Again, is this a fitting way to pay tribute to the One True Living God? Is doing the exact opposite of what he advises something that will please him?

Unlike Christmas though, we do of course accurately know that Jesus died and rose around Passover, so marking this occasion at the time it happened seems natural. However, the question remains: why did the Roman church choose to change the day and why did it choose to name the occasion after a pagan god?

Lost in translation
Another highly disturbing Easter oddity is the Catholic Easter hymn, The Exsultet, which contains the lyrics: “Flammas eius lúcifer matutínus invéniat: ille, inquam, lúcifer, qui nescit occásum. Christus Fílius tuus”. This translates to: “Flaming Lucifer finds mankind I say, O Lucifer who will never be defeated, Christ is your son.”

This video, recorded at St. Peter’s Basilica, contains the English translation and, according to the Catholic Church, the name Lucifer here refers to Jesus, the Morning Star.

That said, if that is the case, the lyric would read: ‘O Jesus who will never be defeated, Christ is your Son’.

Equally, this screenshot and caption from the official Vatican website for St. Peter’s Necropolis, shows that the Vatican also refers to a Lucifer that seems to have more mystical links, still pictured on the wall under St. Peter’s Basilica itself. The captions on this screen shot have not been added by me. They are used on the official virtual tour site, Room U. Check it out for yourself.

Alternatively, as I’ve found that the above link does not work on all browsers or devices, here is a link to a Catholic site called where they click through the tour. The Lucifer painting is at around 8 mins.


At the very least (like the unfortunate translation of ‘mass’ covered earlier in this chapter), such confusion over the use of Lucifer in a Latin hymn is a great illustration of why the Bible (in reference to speaking in tongues) warns against the use of unintelligible languages in church because the congregation will not know what is being spoken:

“Unless you speak intelligible words with your tongue, how will anyone know what you are saying?”
1 Corinthians 14: 9

Other holidays
To explain to Christians that celebrating Halloween or the Day of the Dead is a bad idea shouldn’t need much explanation.

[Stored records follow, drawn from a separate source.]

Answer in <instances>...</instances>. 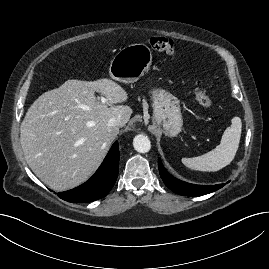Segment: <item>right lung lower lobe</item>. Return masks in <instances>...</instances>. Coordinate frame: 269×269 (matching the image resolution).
<instances>
[{
    "label": "right lung lower lobe",
    "instance_id": "right-lung-lower-lobe-1",
    "mask_svg": "<svg viewBox=\"0 0 269 269\" xmlns=\"http://www.w3.org/2000/svg\"><path fill=\"white\" fill-rule=\"evenodd\" d=\"M119 170V146L116 141L96 173L84 184L58 196L72 203L92 202L105 197L114 186Z\"/></svg>",
    "mask_w": 269,
    "mask_h": 269
}]
</instances>
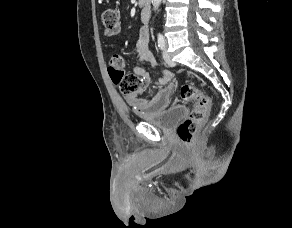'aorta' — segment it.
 <instances>
[{
  "label": "aorta",
  "mask_w": 292,
  "mask_h": 228,
  "mask_svg": "<svg viewBox=\"0 0 292 228\" xmlns=\"http://www.w3.org/2000/svg\"><path fill=\"white\" fill-rule=\"evenodd\" d=\"M161 1L162 0H152V4H153V7H154V10L158 9Z\"/></svg>",
  "instance_id": "1"
}]
</instances>
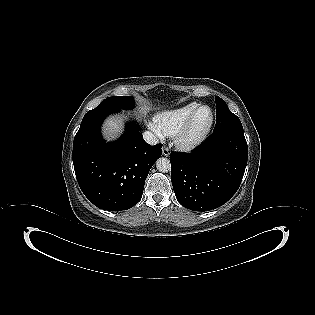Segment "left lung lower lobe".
Wrapping results in <instances>:
<instances>
[{
  "label": "left lung lower lobe",
  "instance_id": "0a47b994",
  "mask_svg": "<svg viewBox=\"0 0 315 315\" xmlns=\"http://www.w3.org/2000/svg\"><path fill=\"white\" fill-rule=\"evenodd\" d=\"M247 158V142L239 130L213 133L190 153L171 152V181L177 200L197 211L223 205L238 190Z\"/></svg>",
  "mask_w": 315,
  "mask_h": 315
}]
</instances>
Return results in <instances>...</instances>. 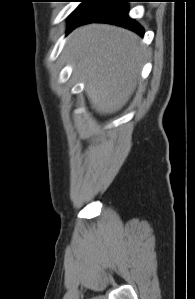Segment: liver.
I'll return each instance as SVG.
<instances>
[{"mask_svg": "<svg viewBox=\"0 0 195 299\" xmlns=\"http://www.w3.org/2000/svg\"><path fill=\"white\" fill-rule=\"evenodd\" d=\"M65 55L85 82L87 96L100 114L118 111L132 95L145 49L132 32L92 24L75 30Z\"/></svg>", "mask_w": 195, "mask_h": 299, "instance_id": "liver-1", "label": "liver"}]
</instances>
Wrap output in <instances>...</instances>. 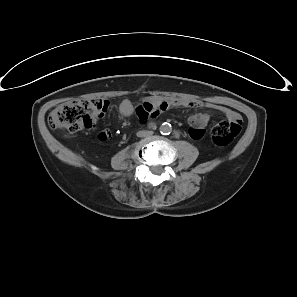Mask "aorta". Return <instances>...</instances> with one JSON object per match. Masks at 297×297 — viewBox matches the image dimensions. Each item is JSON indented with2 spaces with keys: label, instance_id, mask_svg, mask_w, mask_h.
<instances>
[{
  "label": "aorta",
  "instance_id": "762f6f07",
  "mask_svg": "<svg viewBox=\"0 0 297 297\" xmlns=\"http://www.w3.org/2000/svg\"><path fill=\"white\" fill-rule=\"evenodd\" d=\"M159 130H160V133L161 134H164V135L170 134L171 131H172L171 124H169V123H163L160 126Z\"/></svg>",
  "mask_w": 297,
  "mask_h": 297
}]
</instances>
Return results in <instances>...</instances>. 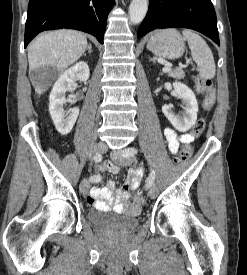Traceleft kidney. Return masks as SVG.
I'll list each match as a JSON object with an SVG mask.
<instances>
[{
	"mask_svg": "<svg viewBox=\"0 0 247 275\" xmlns=\"http://www.w3.org/2000/svg\"><path fill=\"white\" fill-rule=\"evenodd\" d=\"M173 88L178 98L183 101L182 115L175 114L170 105H164L162 112L169 122L180 132L188 131L197 120L198 104L193 91L180 82L173 83Z\"/></svg>",
	"mask_w": 247,
	"mask_h": 275,
	"instance_id": "5707ae66",
	"label": "left kidney"
}]
</instances>
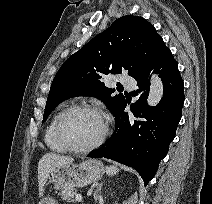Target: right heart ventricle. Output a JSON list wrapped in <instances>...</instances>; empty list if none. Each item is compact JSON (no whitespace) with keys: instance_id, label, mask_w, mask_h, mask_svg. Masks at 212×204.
<instances>
[{"instance_id":"right-heart-ventricle-1","label":"right heart ventricle","mask_w":212,"mask_h":204,"mask_svg":"<svg viewBox=\"0 0 212 204\" xmlns=\"http://www.w3.org/2000/svg\"><path fill=\"white\" fill-rule=\"evenodd\" d=\"M61 111L56 113L53 118L51 119L49 125L47 126V129L45 131V143L48 146V148L54 152L62 153L66 150L64 147L59 143L56 133H55V126L57 119L60 115Z\"/></svg>"}]
</instances>
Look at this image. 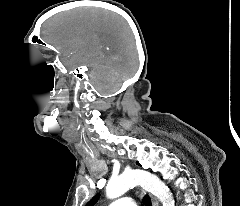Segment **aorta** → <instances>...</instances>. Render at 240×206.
Masks as SVG:
<instances>
[{"instance_id":"obj_1","label":"aorta","mask_w":240,"mask_h":206,"mask_svg":"<svg viewBox=\"0 0 240 206\" xmlns=\"http://www.w3.org/2000/svg\"><path fill=\"white\" fill-rule=\"evenodd\" d=\"M140 185L156 196L163 206H175L169 188L156 175L143 170H132L112 178L106 186V195L110 199L122 196L130 188Z\"/></svg>"}]
</instances>
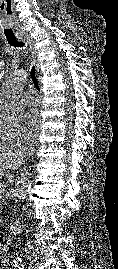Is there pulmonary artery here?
Segmentation results:
<instances>
[{
    "label": "pulmonary artery",
    "instance_id": "pulmonary-artery-1",
    "mask_svg": "<svg viewBox=\"0 0 118 269\" xmlns=\"http://www.w3.org/2000/svg\"><path fill=\"white\" fill-rule=\"evenodd\" d=\"M39 102V98L37 95L32 91L29 90L25 93L23 98V103L27 106L36 105Z\"/></svg>",
    "mask_w": 118,
    "mask_h": 269
}]
</instances>
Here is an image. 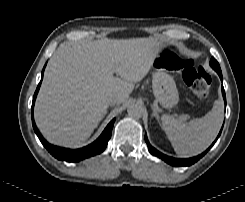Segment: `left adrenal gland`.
I'll return each instance as SVG.
<instances>
[{"label":"left adrenal gland","mask_w":245,"mask_h":202,"mask_svg":"<svg viewBox=\"0 0 245 202\" xmlns=\"http://www.w3.org/2000/svg\"><path fill=\"white\" fill-rule=\"evenodd\" d=\"M152 110H153L152 116H153V117H156L157 121H159V115H158V113H157L156 108L152 106Z\"/></svg>","instance_id":"left-adrenal-gland-1"}]
</instances>
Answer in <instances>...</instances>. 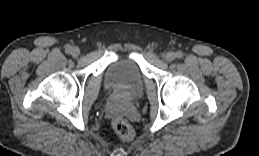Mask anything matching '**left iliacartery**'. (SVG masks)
<instances>
[{
	"label": "left iliac artery",
	"instance_id": "left-iliac-artery-1",
	"mask_svg": "<svg viewBox=\"0 0 259 156\" xmlns=\"http://www.w3.org/2000/svg\"><path fill=\"white\" fill-rule=\"evenodd\" d=\"M176 57L179 58V59L182 58L183 57V53L181 51H178L176 53Z\"/></svg>",
	"mask_w": 259,
	"mask_h": 156
}]
</instances>
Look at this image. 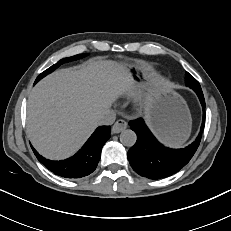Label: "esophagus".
Returning a JSON list of instances; mask_svg holds the SVG:
<instances>
[{
  "instance_id": "34e87169",
  "label": "esophagus",
  "mask_w": 231,
  "mask_h": 231,
  "mask_svg": "<svg viewBox=\"0 0 231 231\" xmlns=\"http://www.w3.org/2000/svg\"><path fill=\"white\" fill-rule=\"evenodd\" d=\"M126 128H127V122L119 119L114 123L111 131L113 134H116V133H120L121 131H123Z\"/></svg>"
}]
</instances>
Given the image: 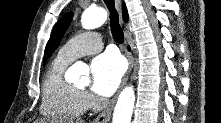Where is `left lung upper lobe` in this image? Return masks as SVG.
I'll use <instances>...</instances> for the list:
<instances>
[{"label":"left lung upper lobe","instance_id":"left-lung-upper-lobe-1","mask_svg":"<svg viewBox=\"0 0 221 123\" xmlns=\"http://www.w3.org/2000/svg\"><path fill=\"white\" fill-rule=\"evenodd\" d=\"M73 13L69 12L65 14L55 25L50 39L46 45L45 53H44V63L46 60L53 54V52L58 47L61 42L66 30L68 29L71 21H72Z\"/></svg>","mask_w":221,"mask_h":123}]
</instances>
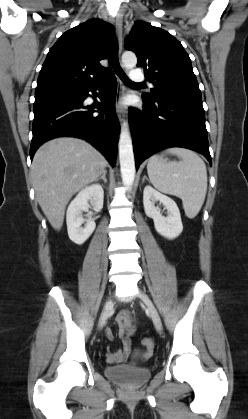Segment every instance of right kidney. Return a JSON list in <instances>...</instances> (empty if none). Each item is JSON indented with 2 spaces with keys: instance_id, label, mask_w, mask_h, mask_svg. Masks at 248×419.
I'll list each match as a JSON object with an SVG mask.
<instances>
[{
  "instance_id": "1",
  "label": "right kidney",
  "mask_w": 248,
  "mask_h": 419,
  "mask_svg": "<svg viewBox=\"0 0 248 419\" xmlns=\"http://www.w3.org/2000/svg\"><path fill=\"white\" fill-rule=\"evenodd\" d=\"M104 190L99 184H92L82 189L72 200L67 209L66 222L69 238L76 244H83L95 230L94 220H87L85 227L82 212L88 210L90 204L95 211L103 208ZM90 203V204H89Z\"/></svg>"
}]
</instances>
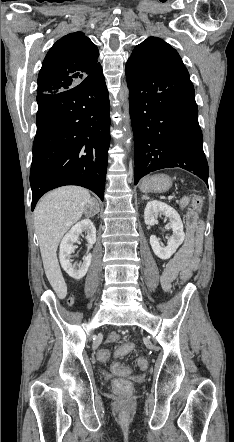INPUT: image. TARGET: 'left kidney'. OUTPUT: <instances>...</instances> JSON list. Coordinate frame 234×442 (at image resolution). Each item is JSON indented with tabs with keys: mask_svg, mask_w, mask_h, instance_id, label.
I'll return each mask as SVG.
<instances>
[{
	"mask_svg": "<svg viewBox=\"0 0 234 442\" xmlns=\"http://www.w3.org/2000/svg\"><path fill=\"white\" fill-rule=\"evenodd\" d=\"M163 214L169 218V225L172 228L173 234L168 239L166 247L160 245L159 239L152 235L150 237V245L153 252L160 259H169L182 244L185 238L183 231V223L177 211L166 203L152 200L146 205L144 211V221L148 226H152L157 222L158 215Z\"/></svg>",
	"mask_w": 234,
	"mask_h": 442,
	"instance_id": "obj_1",
	"label": "left kidney"
}]
</instances>
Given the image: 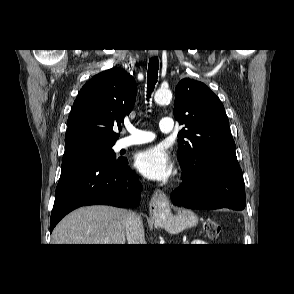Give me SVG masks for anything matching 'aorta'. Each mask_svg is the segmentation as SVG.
I'll use <instances>...</instances> for the list:
<instances>
[{
  "label": "aorta",
  "mask_w": 294,
  "mask_h": 294,
  "mask_svg": "<svg viewBox=\"0 0 294 294\" xmlns=\"http://www.w3.org/2000/svg\"><path fill=\"white\" fill-rule=\"evenodd\" d=\"M172 99V92L169 89H159L156 91L154 101L159 105L167 104Z\"/></svg>",
  "instance_id": "762f6f07"
}]
</instances>
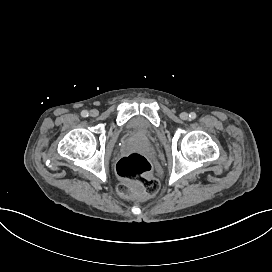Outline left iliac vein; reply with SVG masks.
Masks as SVG:
<instances>
[{"instance_id": "obj_1", "label": "left iliac vein", "mask_w": 272, "mask_h": 272, "mask_svg": "<svg viewBox=\"0 0 272 272\" xmlns=\"http://www.w3.org/2000/svg\"><path fill=\"white\" fill-rule=\"evenodd\" d=\"M180 117H181L182 120H187V119L189 118V115H188V113H186V112H182V113L180 114Z\"/></svg>"}]
</instances>
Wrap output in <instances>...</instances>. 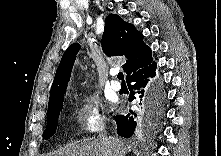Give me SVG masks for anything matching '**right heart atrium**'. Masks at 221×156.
I'll return each instance as SVG.
<instances>
[{
	"label": "right heart atrium",
	"instance_id": "1",
	"mask_svg": "<svg viewBox=\"0 0 221 156\" xmlns=\"http://www.w3.org/2000/svg\"><path fill=\"white\" fill-rule=\"evenodd\" d=\"M73 121L83 132L96 133L105 125V117L97 98L86 96L74 109Z\"/></svg>",
	"mask_w": 221,
	"mask_h": 156
}]
</instances>
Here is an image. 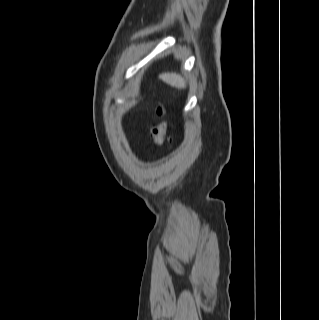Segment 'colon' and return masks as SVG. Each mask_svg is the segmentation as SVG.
Listing matches in <instances>:
<instances>
[{"label":"colon","instance_id":"obj_1","mask_svg":"<svg viewBox=\"0 0 319 320\" xmlns=\"http://www.w3.org/2000/svg\"><path fill=\"white\" fill-rule=\"evenodd\" d=\"M157 114L160 118V121L152 127L151 134L153 137L154 144L158 147H162L169 140V125L167 120L165 119V110L162 106L158 107Z\"/></svg>","mask_w":319,"mask_h":320}]
</instances>
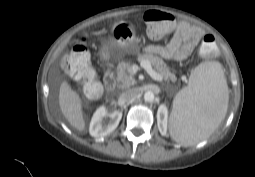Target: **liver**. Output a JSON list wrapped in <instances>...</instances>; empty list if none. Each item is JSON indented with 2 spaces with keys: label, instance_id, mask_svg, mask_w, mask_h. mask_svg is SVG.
<instances>
[{
  "label": "liver",
  "instance_id": "liver-1",
  "mask_svg": "<svg viewBox=\"0 0 255 177\" xmlns=\"http://www.w3.org/2000/svg\"><path fill=\"white\" fill-rule=\"evenodd\" d=\"M59 106L67 121L79 131L85 129L81 100L78 93L67 82H62L59 90Z\"/></svg>",
  "mask_w": 255,
  "mask_h": 177
}]
</instances>
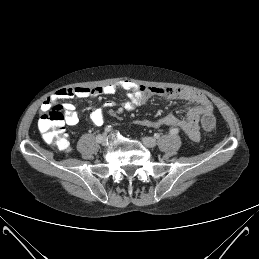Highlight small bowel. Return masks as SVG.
<instances>
[{
  "label": "small bowel",
  "instance_id": "small-bowel-1",
  "mask_svg": "<svg viewBox=\"0 0 259 259\" xmlns=\"http://www.w3.org/2000/svg\"><path fill=\"white\" fill-rule=\"evenodd\" d=\"M120 90L126 93L127 100L121 103V107L127 111L135 110L146 104L148 100L155 95L166 99L183 100L192 104V106L188 107L186 116L183 118L170 113L156 120L143 119L136 123L150 128H161L164 126L176 127L182 130L193 141H199L201 138L199 128L200 118L203 115L212 114L213 111V106L209 99L197 91L167 87H148L138 85L129 80H120L105 86L93 88H61L42 104V110L45 111L49 109V107L58 100L70 99L73 97L85 99L89 97H99L101 95H113ZM115 106V101L107 100L103 107L97 108L90 113L91 122L96 126L102 125L105 119L106 110ZM63 108L65 122L68 125H76L79 122V114L76 111L75 105L72 103H65Z\"/></svg>",
  "mask_w": 259,
  "mask_h": 259
}]
</instances>
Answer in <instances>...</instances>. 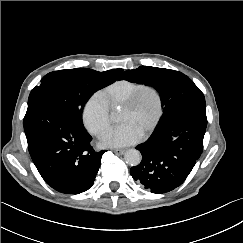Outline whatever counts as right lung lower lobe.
I'll return each instance as SVG.
<instances>
[{
	"label": "right lung lower lobe",
	"instance_id": "98d812e1",
	"mask_svg": "<svg viewBox=\"0 0 243 243\" xmlns=\"http://www.w3.org/2000/svg\"><path fill=\"white\" fill-rule=\"evenodd\" d=\"M23 125L31 158L50 187L79 194L93 185L106 151L93 150L92 137L68 112L50 103L32 102Z\"/></svg>",
	"mask_w": 243,
	"mask_h": 243
}]
</instances>
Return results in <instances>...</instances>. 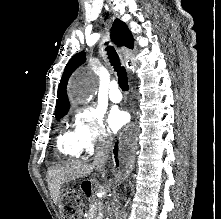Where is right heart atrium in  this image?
I'll return each instance as SVG.
<instances>
[{
    "mask_svg": "<svg viewBox=\"0 0 221 219\" xmlns=\"http://www.w3.org/2000/svg\"><path fill=\"white\" fill-rule=\"evenodd\" d=\"M72 127L81 153L92 154L106 145L107 131L99 112L75 110Z\"/></svg>",
    "mask_w": 221,
    "mask_h": 219,
    "instance_id": "obj_1",
    "label": "right heart atrium"
}]
</instances>
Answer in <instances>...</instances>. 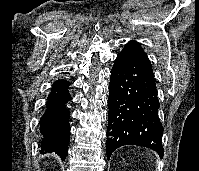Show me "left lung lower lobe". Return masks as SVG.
Returning a JSON list of instances; mask_svg holds the SVG:
<instances>
[{
	"label": "left lung lower lobe",
	"mask_w": 199,
	"mask_h": 171,
	"mask_svg": "<svg viewBox=\"0 0 199 171\" xmlns=\"http://www.w3.org/2000/svg\"><path fill=\"white\" fill-rule=\"evenodd\" d=\"M106 154L123 145L150 148L163 156V127L155 78L147 54L128 42L111 70Z\"/></svg>",
	"instance_id": "obj_1"
}]
</instances>
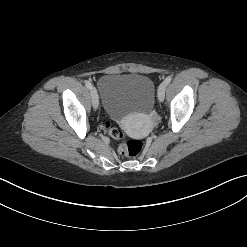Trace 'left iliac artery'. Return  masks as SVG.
I'll use <instances>...</instances> for the list:
<instances>
[{"instance_id": "obj_1", "label": "left iliac artery", "mask_w": 247, "mask_h": 247, "mask_svg": "<svg viewBox=\"0 0 247 247\" xmlns=\"http://www.w3.org/2000/svg\"><path fill=\"white\" fill-rule=\"evenodd\" d=\"M171 80H172V76H168L166 79H165V83L166 84H169L170 82H171Z\"/></svg>"}]
</instances>
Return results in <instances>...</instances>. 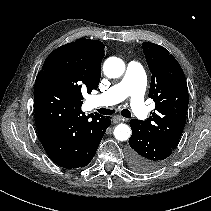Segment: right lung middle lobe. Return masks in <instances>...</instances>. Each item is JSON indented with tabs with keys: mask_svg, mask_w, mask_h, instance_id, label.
Here are the masks:
<instances>
[{
	"mask_svg": "<svg viewBox=\"0 0 211 211\" xmlns=\"http://www.w3.org/2000/svg\"><path fill=\"white\" fill-rule=\"evenodd\" d=\"M36 79L46 80L72 92L79 100L83 99L82 92L91 93L89 87L75 64L66 53L53 51L45 60L42 70Z\"/></svg>",
	"mask_w": 211,
	"mask_h": 211,
	"instance_id": "obj_1",
	"label": "right lung middle lobe"
}]
</instances>
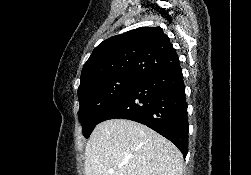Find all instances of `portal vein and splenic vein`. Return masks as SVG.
I'll use <instances>...</instances> for the list:
<instances>
[{
	"label": "portal vein and splenic vein",
	"mask_w": 251,
	"mask_h": 175,
	"mask_svg": "<svg viewBox=\"0 0 251 175\" xmlns=\"http://www.w3.org/2000/svg\"><path fill=\"white\" fill-rule=\"evenodd\" d=\"M115 169H109V173H114Z\"/></svg>",
	"instance_id": "portal-vein-and-splenic-vein-1"
}]
</instances>
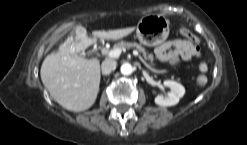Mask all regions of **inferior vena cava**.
<instances>
[{
    "label": "inferior vena cava",
    "mask_w": 247,
    "mask_h": 145,
    "mask_svg": "<svg viewBox=\"0 0 247 145\" xmlns=\"http://www.w3.org/2000/svg\"><path fill=\"white\" fill-rule=\"evenodd\" d=\"M116 67V61L107 59L102 62L101 69L103 75H109Z\"/></svg>",
    "instance_id": "inferior-vena-cava-1"
}]
</instances>
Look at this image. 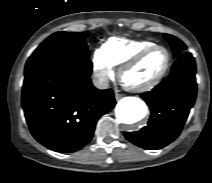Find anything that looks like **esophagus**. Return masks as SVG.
<instances>
[{
	"mask_svg": "<svg viewBox=\"0 0 212 183\" xmlns=\"http://www.w3.org/2000/svg\"><path fill=\"white\" fill-rule=\"evenodd\" d=\"M122 97V94L118 93L117 91L115 92V98L116 100H119Z\"/></svg>",
	"mask_w": 212,
	"mask_h": 183,
	"instance_id": "obj_1",
	"label": "esophagus"
}]
</instances>
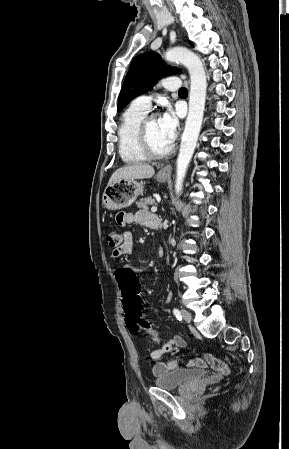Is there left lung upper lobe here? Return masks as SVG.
<instances>
[{
    "label": "left lung upper lobe",
    "mask_w": 289,
    "mask_h": 449,
    "mask_svg": "<svg viewBox=\"0 0 289 449\" xmlns=\"http://www.w3.org/2000/svg\"><path fill=\"white\" fill-rule=\"evenodd\" d=\"M177 72H179L177 68L166 66L155 52H147L135 57L120 91L118 112L132 99L151 90L161 76Z\"/></svg>",
    "instance_id": "obj_1"
}]
</instances>
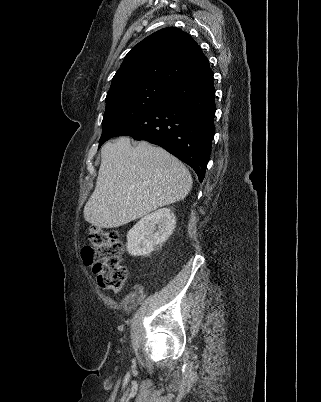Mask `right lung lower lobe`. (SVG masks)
I'll use <instances>...</instances> for the list:
<instances>
[{
  "mask_svg": "<svg viewBox=\"0 0 321 402\" xmlns=\"http://www.w3.org/2000/svg\"><path fill=\"white\" fill-rule=\"evenodd\" d=\"M215 88L210 66L169 88L167 97L116 136L160 145L191 166L202 182L215 134Z\"/></svg>",
  "mask_w": 321,
  "mask_h": 402,
  "instance_id": "98d812e1",
  "label": "right lung lower lobe"
}]
</instances>
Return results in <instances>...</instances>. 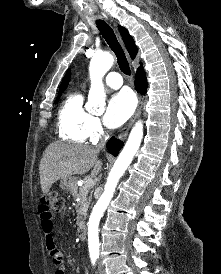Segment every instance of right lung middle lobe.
I'll use <instances>...</instances> for the list:
<instances>
[{
	"mask_svg": "<svg viewBox=\"0 0 221 274\" xmlns=\"http://www.w3.org/2000/svg\"><path fill=\"white\" fill-rule=\"evenodd\" d=\"M61 94H59L56 98V102H58L59 98H60Z\"/></svg>",
	"mask_w": 221,
	"mask_h": 274,
	"instance_id": "1",
	"label": "right lung middle lobe"
}]
</instances>
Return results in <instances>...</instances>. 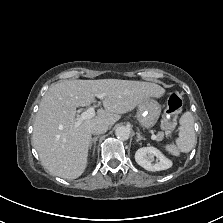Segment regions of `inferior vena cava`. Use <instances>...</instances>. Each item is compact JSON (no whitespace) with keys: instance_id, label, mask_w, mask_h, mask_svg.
Returning a JSON list of instances; mask_svg holds the SVG:
<instances>
[{"instance_id":"602c4592","label":"inferior vena cava","mask_w":223,"mask_h":223,"mask_svg":"<svg viewBox=\"0 0 223 223\" xmlns=\"http://www.w3.org/2000/svg\"><path fill=\"white\" fill-rule=\"evenodd\" d=\"M108 130V127L105 124H96L92 127V133L93 134H103L106 133Z\"/></svg>"}]
</instances>
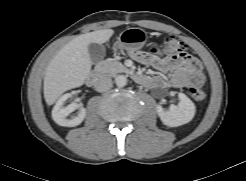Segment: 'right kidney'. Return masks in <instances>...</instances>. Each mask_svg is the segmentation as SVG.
I'll return each instance as SVG.
<instances>
[{"label": "right kidney", "instance_id": "1", "mask_svg": "<svg viewBox=\"0 0 246 181\" xmlns=\"http://www.w3.org/2000/svg\"><path fill=\"white\" fill-rule=\"evenodd\" d=\"M70 97V94L62 95L52 110V119L60 126L75 127L82 123L86 116V109L80 108L77 116L67 119V116L79 108L77 103H71L63 107L64 102Z\"/></svg>", "mask_w": 246, "mask_h": 181}]
</instances>
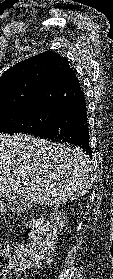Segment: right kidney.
Masks as SVG:
<instances>
[{"instance_id": "1", "label": "right kidney", "mask_w": 113, "mask_h": 279, "mask_svg": "<svg viewBox=\"0 0 113 279\" xmlns=\"http://www.w3.org/2000/svg\"><path fill=\"white\" fill-rule=\"evenodd\" d=\"M51 224L50 228L54 232H61L62 228L65 225L66 215L62 212H58L57 209L54 210V213L50 215Z\"/></svg>"}]
</instances>
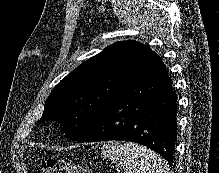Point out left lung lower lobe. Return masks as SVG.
<instances>
[{
    "mask_svg": "<svg viewBox=\"0 0 219 173\" xmlns=\"http://www.w3.org/2000/svg\"><path fill=\"white\" fill-rule=\"evenodd\" d=\"M177 96L161 58L153 53L139 78L112 101L76 141L125 140L174 160Z\"/></svg>",
    "mask_w": 219,
    "mask_h": 173,
    "instance_id": "left-lung-lower-lobe-1",
    "label": "left lung lower lobe"
}]
</instances>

It’s pretty obvious that Christianity has absolutely nothing to do with a celebration of death, as the Bible clearly states:

“I am the God of Abraham, and the God of Isaac, and the God of Jacob? God is not the God of the dead, but of the living.”
Matthew 22:32


Encouraging children and adults to dress up as ghouls, demons and devils  in order to show how ‘God conquered them’ seems like another bad call by the church.

Other holidays, such as Valentine’s Day, are also considered by some historians to have links and dates that correspond to pagan festivals. Most are also accompanied by (generally unvalidated) legends from church folklore.

I’d encourage you to make up your own minds and research each instance so you can make an informed decision.